Los adultos de 1963 decían que nunca olvidaron qué estaban haciendo cuando escucharon la noticia del asesinato de Kennedy. Los adultos de 2001 nunca olvidarán cuando vieron el atentado al World Trade Center de New York.

Cómo recuerdo ese día, cómo hemos cambiado, y un consejo —simple, por cierto— para que nadie pueda ponerle un papel carbón al 11 de septiembre del 2001...

Por PEPE FORTE/Editor de i-Friedegg.com,
y conductor del programa radial semanal AUTOMANIA
que se transmite cada domingo de 12:00pm a 1:00pm ET
por WQBA 1140 AM,
y de EL ATICO DE PEPE, de lunes a viernes
de 5:00pm a 6:00pm ET, por WAQI 710 AM
desde Miami, Florida, ambas emisoras de Univisión Radio.

Artículo escrito en el 2009 con motivo del 8vo. aniversario del 9/11.
Cada septiembre, alrededor de la fatídica fecha, es colgado nuevamente
en el
homepage o portada de este website.

Los adultos de 1963 decían que siempre recordaban lo que estaban haciendo cuando escucharon la noticia del asesinato de John F. Kennedy. Los adultos de 2001 nunca olvidaremos lo que estábamos haciendo cuando ocurrió el ataque al World Trade Center de New York.

En mi caso personal, acababa de llegar a la oficina, ubicada en un moderno y lujoso edificio de estreno en Ponce de León y Navarre, en la exclusiva ciudad de Coral Gables en el área de Miami, en la Florida, adonde prácticamente se acababan de mudar las revistas ¡ENTÉRESE! y MERCADO DEL DISCO —de las que era respectivamente Jefe de Redacción y Director— y un conjunto de otras publicaciones y un website bajo la sombrilla de Big City Radio/Hispanic Internet Holdings. Todavía nos estábamos acostumbrando al nuevo sitio, un enorme interior casi a piso completo, bien iluminado por los grandes ventanales, fronteras de dos terrazas a cada lado del edificio, una con vista hacia el Norte, la otra hacia el Sur.

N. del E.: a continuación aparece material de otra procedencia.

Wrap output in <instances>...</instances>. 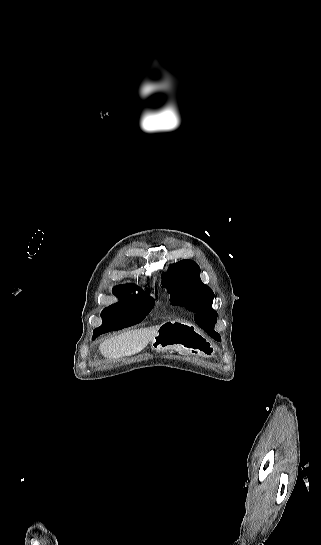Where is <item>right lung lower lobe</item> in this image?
<instances>
[{
    "label": "right lung lower lobe",
    "instance_id": "98d812e1",
    "mask_svg": "<svg viewBox=\"0 0 321 545\" xmlns=\"http://www.w3.org/2000/svg\"><path fill=\"white\" fill-rule=\"evenodd\" d=\"M103 314L112 318H126L132 314V308L128 305H113V306L105 308L101 315ZM119 329H122V327L121 328L119 327L113 330L101 329L100 327L96 328L93 331L92 339H95L100 334L106 333L108 331H114Z\"/></svg>",
    "mask_w": 321,
    "mask_h": 545
}]
</instances>
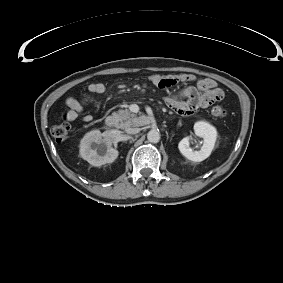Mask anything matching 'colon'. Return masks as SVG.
<instances>
[{
  "mask_svg": "<svg viewBox=\"0 0 283 283\" xmlns=\"http://www.w3.org/2000/svg\"><path fill=\"white\" fill-rule=\"evenodd\" d=\"M211 115L216 119H222L226 116V110L221 105H216L211 109ZM52 136L55 140L62 142L65 141L70 133V125L67 122H63L52 128Z\"/></svg>",
  "mask_w": 283,
  "mask_h": 283,
  "instance_id": "obj_1",
  "label": "colon"
}]
</instances>
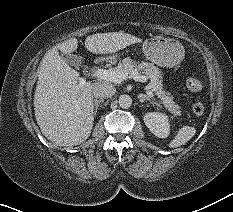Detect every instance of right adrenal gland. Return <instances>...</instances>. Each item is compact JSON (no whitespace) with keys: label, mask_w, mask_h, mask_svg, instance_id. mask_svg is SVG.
I'll return each mask as SVG.
<instances>
[{"label":"right adrenal gland","mask_w":233,"mask_h":212,"mask_svg":"<svg viewBox=\"0 0 233 212\" xmlns=\"http://www.w3.org/2000/svg\"><path fill=\"white\" fill-rule=\"evenodd\" d=\"M102 102H104V99H95L94 100V114L97 113L99 104L102 103Z\"/></svg>","instance_id":"obj_1"}]
</instances>
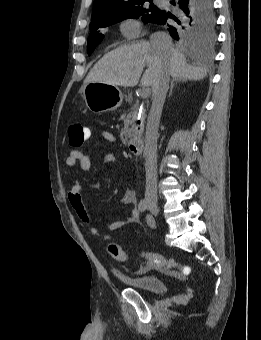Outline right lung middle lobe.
Returning a JSON list of instances; mask_svg holds the SVG:
<instances>
[{
    "instance_id": "obj_1",
    "label": "right lung middle lobe",
    "mask_w": 261,
    "mask_h": 340,
    "mask_svg": "<svg viewBox=\"0 0 261 340\" xmlns=\"http://www.w3.org/2000/svg\"><path fill=\"white\" fill-rule=\"evenodd\" d=\"M146 1L150 2L149 7L144 6ZM159 12L160 9L153 5L152 0H144L126 6L114 15L91 22V33L88 38V55L94 51L96 46L104 38V35L100 32L101 28H105L127 18L142 17L144 23H151ZM176 21L172 27L177 40H212L215 36L214 13H206L200 11L198 8H192L189 13Z\"/></svg>"
}]
</instances>
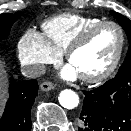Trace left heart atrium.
<instances>
[{"instance_id":"1","label":"left heart atrium","mask_w":131,"mask_h":131,"mask_svg":"<svg viewBox=\"0 0 131 131\" xmlns=\"http://www.w3.org/2000/svg\"><path fill=\"white\" fill-rule=\"evenodd\" d=\"M63 76L68 79H74L78 75L76 70L69 64L63 70Z\"/></svg>"}]
</instances>
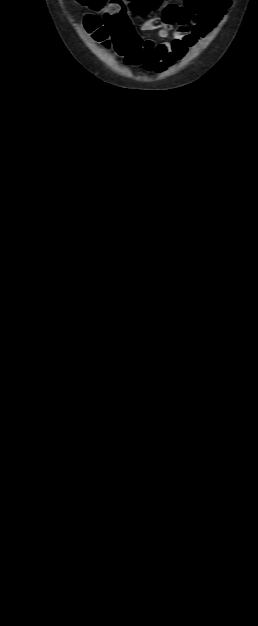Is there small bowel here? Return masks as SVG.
I'll list each match as a JSON object with an SVG mask.
<instances>
[{
    "mask_svg": "<svg viewBox=\"0 0 258 626\" xmlns=\"http://www.w3.org/2000/svg\"><path fill=\"white\" fill-rule=\"evenodd\" d=\"M231 5V0H185L181 5L169 3L162 15L146 21L144 30H156L163 40H142L130 25L121 1L113 2L101 25L96 29L103 33L98 39L112 46L127 62L142 64L149 71L162 72L181 59L197 42L210 33L220 22ZM173 37L165 41L170 32Z\"/></svg>",
    "mask_w": 258,
    "mask_h": 626,
    "instance_id": "1",
    "label": "small bowel"
}]
</instances>
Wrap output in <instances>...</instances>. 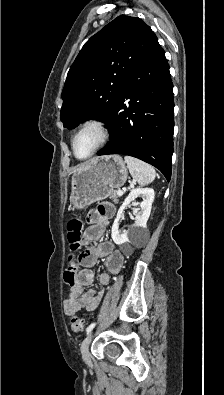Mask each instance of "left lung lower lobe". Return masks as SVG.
<instances>
[{"label":"left lung lower lobe","instance_id":"0a47b994","mask_svg":"<svg viewBox=\"0 0 224 395\" xmlns=\"http://www.w3.org/2000/svg\"><path fill=\"white\" fill-rule=\"evenodd\" d=\"M173 84L157 42L131 73L107 122L109 143L98 153L125 154L171 178L174 128Z\"/></svg>","mask_w":224,"mask_h":395}]
</instances>
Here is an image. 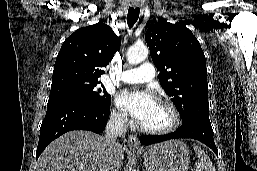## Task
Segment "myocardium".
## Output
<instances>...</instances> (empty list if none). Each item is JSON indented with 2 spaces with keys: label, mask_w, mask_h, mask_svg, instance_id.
I'll return each instance as SVG.
<instances>
[{
  "label": "myocardium",
  "mask_w": 257,
  "mask_h": 171,
  "mask_svg": "<svg viewBox=\"0 0 257 171\" xmlns=\"http://www.w3.org/2000/svg\"><path fill=\"white\" fill-rule=\"evenodd\" d=\"M157 103L165 106L171 113L172 115V121L169 125L162 127V128H151L143 125L142 123L139 124L140 129L143 132L149 133V134H155V135H164V134H169L173 131H175L180 123H181V114L176 107V105L169 99L167 98H159L157 100Z\"/></svg>",
  "instance_id": "obj_1"
}]
</instances>
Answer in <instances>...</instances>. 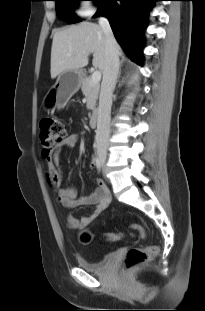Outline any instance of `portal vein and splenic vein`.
Wrapping results in <instances>:
<instances>
[{
    "label": "portal vein and splenic vein",
    "mask_w": 205,
    "mask_h": 311,
    "mask_svg": "<svg viewBox=\"0 0 205 311\" xmlns=\"http://www.w3.org/2000/svg\"><path fill=\"white\" fill-rule=\"evenodd\" d=\"M68 55L71 56V54ZM100 80H101V71L99 70L94 71L91 76L90 84H98Z\"/></svg>",
    "instance_id": "obj_1"
}]
</instances>
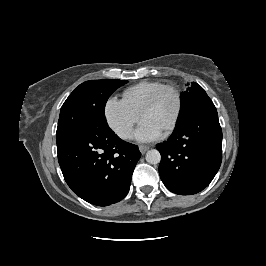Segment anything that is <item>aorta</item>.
Segmentation results:
<instances>
[{
	"label": "aorta",
	"instance_id": "aorta-1",
	"mask_svg": "<svg viewBox=\"0 0 266 266\" xmlns=\"http://www.w3.org/2000/svg\"><path fill=\"white\" fill-rule=\"evenodd\" d=\"M146 161L150 164H158L161 160V155L158 150L151 149L146 153Z\"/></svg>",
	"mask_w": 266,
	"mask_h": 266
}]
</instances>
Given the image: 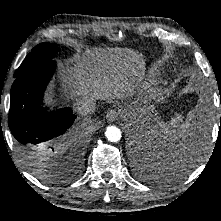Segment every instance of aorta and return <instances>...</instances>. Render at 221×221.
<instances>
[{"label": "aorta", "mask_w": 221, "mask_h": 221, "mask_svg": "<svg viewBox=\"0 0 221 221\" xmlns=\"http://www.w3.org/2000/svg\"><path fill=\"white\" fill-rule=\"evenodd\" d=\"M105 136H106L107 140L110 142H118L122 137V133L119 128H117L115 126H109V127H107V129L105 131ZM140 136L144 137V136H148V134L146 132L142 131Z\"/></svg>", "instance_id": "obj_1"}]
</instances>
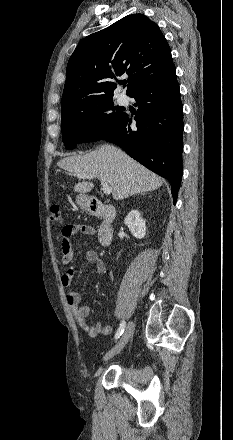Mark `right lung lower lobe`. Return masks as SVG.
<instances>
[{"label": "right lung lower lobe", "instance_id": "right-lung-lower-lobe-1", "mask_svg": "<svg viewBox=\"0 0 233 440\" xmlns=\"http://www.w3.org/2000/svg\"><path fill=\"white\" fill-rule=\"evenodd\" d=\"M139 105L134 118L125 114L102 139L121 147L128 155L171 183L174 204L182 178L183 106L175 66L130 95Z\"/></svg>", "mask_w": 233, "mask_h": 440}]
</instances>
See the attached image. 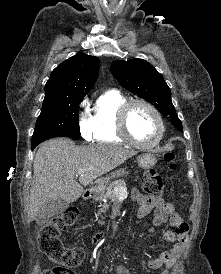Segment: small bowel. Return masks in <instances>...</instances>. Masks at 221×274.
Instances as JSON below:
<instances>
[{"label":"small bowel","mask_w":221,"mask_h":274,"mask_svg":"<svg viewBox=\"0 0 221 274\" xmlns=\"http://www.w3.org/2000/svg\"><path fill=\"white\" fill-rule=\"evenodd\" d=\"M132 198L139 204L136 212L137 218L142 219L153 211L152 227L149 229V232H153L155 227L167 221L172 227V229L167 230L163 234V239L166 242L173 243L172 248L168 251L161 252L156 258L152 259L148 265L152 270L162 269L160 274H169L170 269L183 253L188 233V225L176 212L171 203H167L162 199H151L144 196L138 190L132 191ZM114 274H132V272L124 266H117Z\"/></svg>","instance_id":"obj_1"}]
</instances>
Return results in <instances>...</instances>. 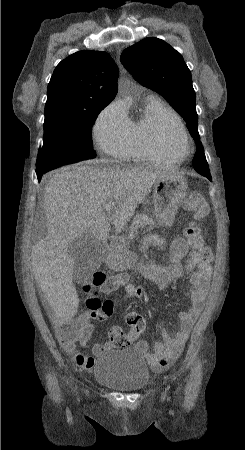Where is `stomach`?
<instances>
[{"label":"stomach","mask_w":245,"mask_h":450,"mask_svg":"<svg viewBox=\"0 0 245 450\" xmlns=\"http://www.w3.org/2000/svg\"><path fill=\"white\" fill-rule=\"evenodd\" d=\"M187 189L188 184L182 177H165L155 182L152 197L154 214L159 225H172L186 198ZM105 260L112 269L122 271L134 267L136 255L129 251L124 243L110 248Z\"/></svg>","instance_id":"1"}]
</instances>
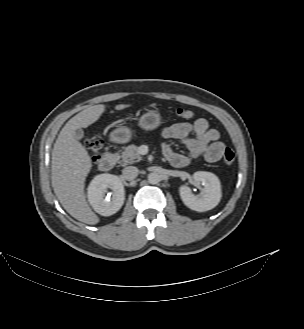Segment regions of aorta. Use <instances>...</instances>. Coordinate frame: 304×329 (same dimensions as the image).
<instances>
[{"label":"aorta","instance_id":"aorta-1","mask_svg":"<svg viewBox=\"0 0 304 329\" xmlns=\"http://www.w3.org/2000/svg\"><path fill=\"white\" fill-rule=\"evenodd\" d=\"M148 182L150 184H157L160 182V175L157 173H150L148 174Z\"/></svg>","mask_w":304,"mask_h":329}]
</instances>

Era una límpida mañana que apreciaba a través de esos ventanales, un martes que parecía iba a ser tan rutinario como el que más. Yo casi acababa de cumplir 44 años…

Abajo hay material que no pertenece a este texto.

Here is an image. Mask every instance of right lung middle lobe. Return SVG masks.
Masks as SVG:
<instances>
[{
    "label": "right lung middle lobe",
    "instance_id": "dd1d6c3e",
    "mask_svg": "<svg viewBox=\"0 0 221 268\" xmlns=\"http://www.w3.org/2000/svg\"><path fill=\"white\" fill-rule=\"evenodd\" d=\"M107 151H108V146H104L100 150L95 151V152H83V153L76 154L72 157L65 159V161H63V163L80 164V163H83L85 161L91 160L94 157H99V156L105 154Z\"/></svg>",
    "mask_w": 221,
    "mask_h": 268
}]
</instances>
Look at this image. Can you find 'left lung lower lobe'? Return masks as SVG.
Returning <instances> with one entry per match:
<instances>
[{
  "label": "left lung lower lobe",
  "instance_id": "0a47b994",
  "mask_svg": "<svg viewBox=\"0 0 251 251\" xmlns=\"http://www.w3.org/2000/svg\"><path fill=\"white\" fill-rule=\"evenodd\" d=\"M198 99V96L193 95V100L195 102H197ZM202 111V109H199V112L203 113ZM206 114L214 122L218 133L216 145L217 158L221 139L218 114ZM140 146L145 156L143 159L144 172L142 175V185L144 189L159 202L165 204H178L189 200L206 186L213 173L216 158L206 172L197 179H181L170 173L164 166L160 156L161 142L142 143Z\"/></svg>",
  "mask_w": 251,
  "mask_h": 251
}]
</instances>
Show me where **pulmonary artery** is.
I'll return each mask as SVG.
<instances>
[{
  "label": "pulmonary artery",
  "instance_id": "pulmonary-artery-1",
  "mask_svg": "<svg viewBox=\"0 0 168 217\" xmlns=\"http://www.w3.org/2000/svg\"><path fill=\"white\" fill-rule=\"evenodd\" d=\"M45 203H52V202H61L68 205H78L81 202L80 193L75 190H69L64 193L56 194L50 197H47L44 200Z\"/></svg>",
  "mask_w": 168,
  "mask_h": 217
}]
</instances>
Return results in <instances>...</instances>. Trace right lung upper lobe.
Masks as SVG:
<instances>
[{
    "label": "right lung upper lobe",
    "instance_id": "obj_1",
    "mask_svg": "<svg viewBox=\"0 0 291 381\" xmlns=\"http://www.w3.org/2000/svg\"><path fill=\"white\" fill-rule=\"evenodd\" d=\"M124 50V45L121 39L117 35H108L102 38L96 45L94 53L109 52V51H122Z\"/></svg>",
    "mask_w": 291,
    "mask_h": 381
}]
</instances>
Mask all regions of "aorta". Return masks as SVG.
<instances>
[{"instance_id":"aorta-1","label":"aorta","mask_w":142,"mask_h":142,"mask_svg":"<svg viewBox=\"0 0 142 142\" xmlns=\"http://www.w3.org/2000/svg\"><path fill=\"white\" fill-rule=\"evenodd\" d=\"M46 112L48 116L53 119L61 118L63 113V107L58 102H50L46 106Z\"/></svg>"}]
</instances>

Apenas minutos después del primer ataque —que ignoraba— fue mi madre, recién retirada y al cuidado en casa de mi padre enfermo, la que me llamó para hacerme el anuncio: Ella, siempre al tanto de las noticias; yo, sediento siempre de éstas y, además, fanático de los aviones y de volar. Me tenía que llamar pues. Curiosamente, no lo hizo a mi celular, sino al directo de mi mesa.

“Un avión chocó con las Torres Gemelas”, me dijo. Al tiempo que la escuchaba, mis neuronas hallaron en la memoria académica el B-25 que se estrelló contra el Empire State en 1945 en una mañana neblinosa, y paralelamente sentí una extrañeza de comparativa contemporaneidad: “por ahí no se puede volar hoy en Nueva York”.

En el curso del diálogo, que debió comenzar apenas unos minutos después del primer impacto a las 8:46 am, mi madre, cuya fuente era un canal de televisión en español —probablemente Univisión—, mencionó la palabra “bimotor”. El vocablo entonces dibuja en mi mente un incidente no carente de seriedad —la probable muerte de algunas personas, acaso una—, pero menor, porque “bimotor” hace pensar en un pequeño avión privado, un twin-engine, no en un airliner. Y entonces, dentro de lo absurdo, me explico mentalmente a mí mismo un panorama de “normalidad”: Caramba, debe tratarse de un piloto inexperto que extravió la ruta, o es incapaz o está incapacitado —que son cosas distintas— para interpretar las instrucciones del control de tráfico aéreo local. En el peor de los casos —pensé desgranando posibilidades—, el controlador cometió un error o, en un más alucinante escenario, un loco de los que sienten predilección por New York —¿o viceversa?— logró hacerse del micrófono en una sala del ATC y ordenó al entonces obediente piloto del aparato que siguiera la derrota que terminaría contra las paredes de la Torre Norte del WTC. El simple uso de la palabra “birreactor” me habría pintado un episodio totalmente distinto, una dimensión más preocupante que, como en un juego de superposición de siluetas, encajaría perfectamente en el Boeing-767 del vuelo No. 11 de American Airlines, apócrifamente comandado por Mohamed Atta.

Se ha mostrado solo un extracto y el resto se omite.